The foursome behind us was Kip Moore and his three sons-in-law. Kip asked us if we knew anything about our neighbors, who were up for membership vote. Brownstein was the name, he said with an arched eyebrow. John and I exchanged glances.
“Never met the man,” I said evenly.
“But he lives behind you.”
“He’s never on-island.”
“Hmm,” he said. “They prefer members who will use the club, play an active role.”
I shrugged.
“And of course they prefer them to be Episcopalian, but you can’t say that out loud anymore, can you? God damn political correctness, right?”
I nodded. I knew better than to get into a debate with someone my father’s age about religion, Ronald Reagan, or Fox News.
We urged Dad to play a little faster, since the Moores kept coming up behind us, and they were too polite to play through. And then, well, we let him drive the cart. Seemed harmless enough until he chased a bird, pulled the wheel too sharply, tipped it over. Afterward, he made a big scene at lunch, and we had to drag him out of there. We walked over to the beach club and tried to explain to Caroline, but she lost her shit.
Did you not hear Mom when she said do not let him drive the Jeep under any circumstances?
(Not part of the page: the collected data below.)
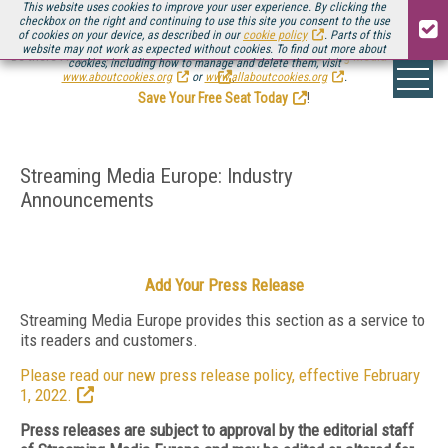
This website uses cookies to improve your user experience. By clicking the
checkbox on the right and continuing to use this site you consent to the use
of cookies on your device, as described in our
cookie policy
. Parts of this
website may not work as expected without cookies. To find out more about
Be there August 11-13, for the next installment of
Streaming Media Connect
cookies, including how to manage and delete them, visit
.
www.aboutcookies.org
or
www.allaboutcookies.org
.
Save Your Free Seat Today
!
Streaming Media Europe: Industry
Announcements
Add Your Press Release
Streaming Media Europe provides this section as a service to
its readers and customers.
Please read our new press release policy, effective February
1, 2022.
Press releases are subject to approval by the editorial staff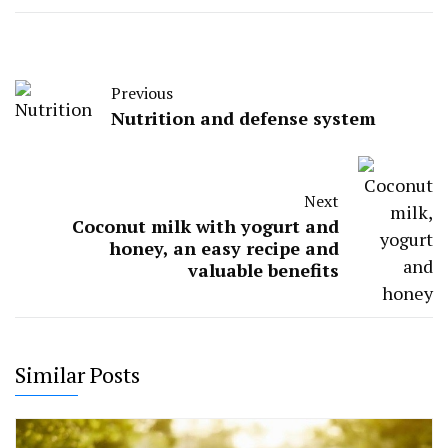
Previous
Nutrition and defense system
Next
Coconut milk with yogurt and
honey, an easy recipe and
valuable benefits
Similar Posts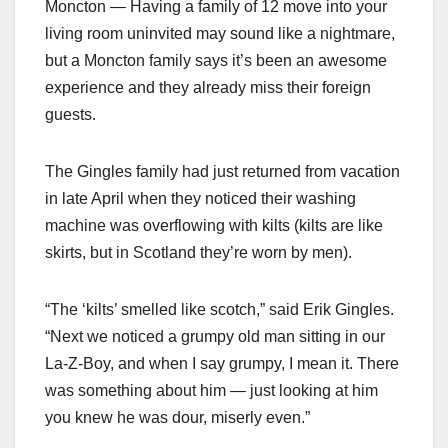
Moncton — Having a family of 12 move into your
living room uninvited may sound like a nightmare,
but a Moncton family says it’s been an awesome
experience and they already miss their foreign
guests.
The Gingles family had just returned from vacation
in late April when they noticed their washing
machine was overflowing with kilts (kilts are like
skirts, but in Scotland they’re worn by men).
“The ‘kilts’ smelled like scotch,” said Erik Gingles.
“Next we noticed a grumpy old man sitting in our
La-Z-Boy, and when I say grumpy, I mean it. There
was something about him — just looking at him
you knew he was dour, miserly even.”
I’d said, A golf cart is not a car! Any fool can drive a golf cart!
Everyone could hear us screaming in the parking lot, the Warner kids, making asses of themselves while their father sat on the club steps and ate clam chowder out of a paper cup.
Because that was what it was all about: soup. We all had Bloody Marys, and when Dad asked what the soup of the day was, Arturo said they had no soup. And that’s when things went completely off the rails.
How could you not have soup? Did you run out? No? You just decided not to make any? Where’s the manager? Where’s Bobby? Bobby’s not here? The assistant manager then, what’s his name? Mark? Well, let me talk to Mark. Let me talk to Mark about making me, a dues-paying lifelong member of Sankaty, a cup of goddamned soup!
“Well,” Caroline said as my father slurped the last drips of his soup. “You two better sit in the back with him. Sydney will ride up front with me.”
“Oh, we can walk,” I said.
“What?”
“We’ll walk back to the club.”
“Wait a minute—this isn’t just about the soup, is it?” she said. “You came here to dump him on me? And you’re going back to the fucking golf course?”
I blinked. My sister, the part-time crew coach, could have been a lawyer, a private investigator, the head of the fucking FBI. She was wasting her life when she could have been out berating people for a living.
“No, honey, not ex—” John started.
“What if he grabs the wheel, Tom? What if he unbuckles his seat belt and grabs the wheel and kills me and his granddaughter while you are fucking golfing?”
“Caroline, he is not going to do that.”
“How do you know?”
“Fine, I’ll go back with you.”
“No, you will not.”
“I won’t?”
There was hope in my voice. That was another mistake I made. She heard it, of course, because my sister is a lioness who hears, smells, senses prey all around her.
“No,” she said. “You are going to take him home. You. Alone. And my family will take the bus when we’re done swimming.”
“And what if he grabs my wheel, Caroline? That’s okay?”
“Yes,” she said between gritted teeth. “Because you have the least to lose.”